Exercise directions
In the records below, find the line with "Cruz de Tenerife." and the line with "Lunes a Jueves 15:00 a 18:00". Print both exactly, along with every line between them, and no other line.

[[ Dataset excerpts, beginning ]]

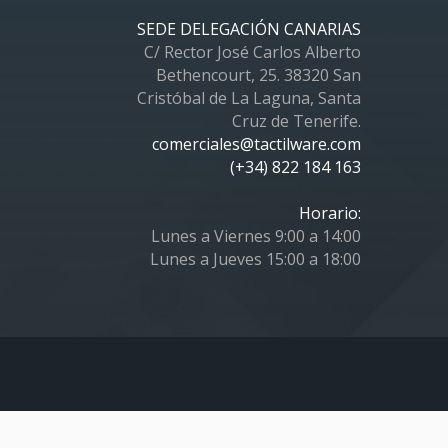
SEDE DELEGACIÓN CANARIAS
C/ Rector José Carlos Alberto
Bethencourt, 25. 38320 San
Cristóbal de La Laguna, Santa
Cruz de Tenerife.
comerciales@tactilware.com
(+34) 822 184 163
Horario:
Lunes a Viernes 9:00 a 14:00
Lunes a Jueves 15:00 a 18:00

[[ Dataset excerpts, end ]]
[[ Dataset excerpts, beginning ]]

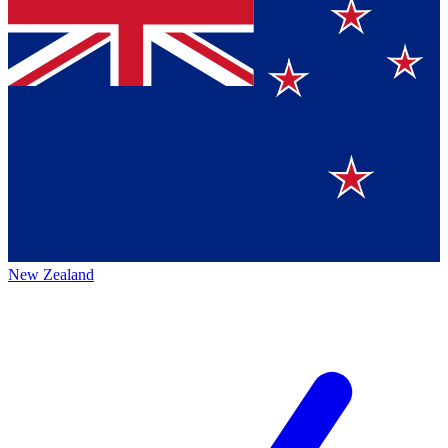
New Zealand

[[ Dataset excerpts, end ]]

Result for this exercise
Cruz de Tenerife.
comerciales@tactilware.com
(+34) 822 184 163
Horario:
Lunes a Viernes 9:00 a 14:00
Lunes a Jueves 15:00 a 18:00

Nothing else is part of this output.